# Spin-Orbit coupling.

1. Dec 3, 2011

### Tomer

Hey everyone,

I've been reading about the Spin-Orbit coupling effect in the Hydrogen atom.
However, there's something I don't quite understand.
The effect is being explained and calculated like this: we move to the rest frame of the electron, in which the electron has no orbital angular momentum (spin stays, however). We then consider the magnetic field appearing caused by the proton, circulating around the electron in his rest system.
At a certain point, a relation is derived, connecting the magnetic field of the proton with the orbital angular momentum of the electron in the rest frame. ($\vec{B}=\frac{1}{4\pi\epsilon_{0}}\frac{e}{mc^{2}r^{3}}\vec{L}$)
From this point onward a new Hamiltonian element is being developed (including some relativistic corrections) as a perturbation of the original Hamiltonian, which was derived in the lab (/proton) rest frame.
My issue is this:
What is the source of this effect in the lab system? Since there's no magnetic field in this system, there should be no splitting (based on the SO effect)- yet there has to be one (it cannot depend on system of reference). And more then that - how can we analyze the effect in a certain system, and then just add it to the Hamiltonian of the original system, which was the rest frame of the proton? In the electron's rest frame there isn't any kinetic energy of the electron, for example, so the energy levels are completely different....

I'd really appreciate an explanation :-)

Thanks,
Tomer.

2. Dec 3, 2011

### Dickfore

In classical mechanics, the Lagrangian of a system of particles transforms as:
$$L' = L - \vec{V} \cdot \vec{P} + \frac{1}{2} M V^{2}$$
where $\vec{V}$ is the relative velocity of the two frames, $\vec{P} = \sum{m_a \, \vec{v}_a}$, and $M = \sum_{a}{m_a}$ is the total mass of the system.
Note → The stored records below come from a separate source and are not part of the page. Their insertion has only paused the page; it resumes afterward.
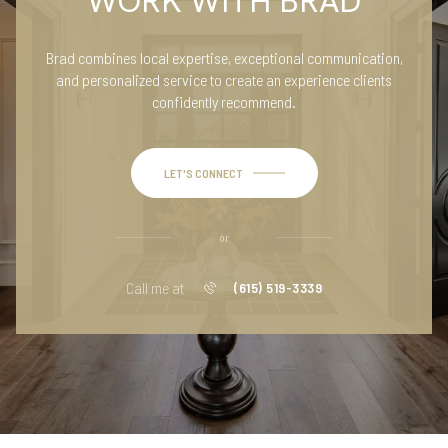
WORK WITH BRAD
Brad combines local expertise, exceptional communication,
and personalized service to create an experience clients
confidently recommend.
LET'S CONNECT
or
Call me at
(615) 519-3339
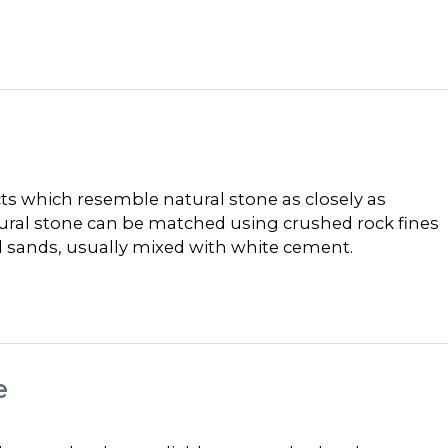
 which resemble natural stone as closely as
tural stone can be matched using crushed rock fines
al sands, usually mixed with white cement.
e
On the other hand, the quantity:
$$\sum_{a}{\vec{p}'_a \cdot \vec{v}'_a} = \sum_{a}{\vec{p}_a \cdot \vec{v}_a} - 2 \vec{V} \cdot \vec{P} + M V^2$$
follows the specified transformation rule. Thus, the Hamiltonian:
$$H' \equiv \sum_{a}{\vec{p}'_a \cdot \vec{v}'_a} - L' = H - \vec{V} \cdot \vec{P} + \frac{1}{2} M V^2$$

In the CM frame, $\vec{P} = 0$, so the Hamiltonian differs only by the total kinetic energy of the system. Therefore, if we calculate any addition to the Hamiltonian in one frame, it will have the same contribution in any other as well.

3. Dec 4, 2011

### Tomer

Ok, I think I got it - thanks!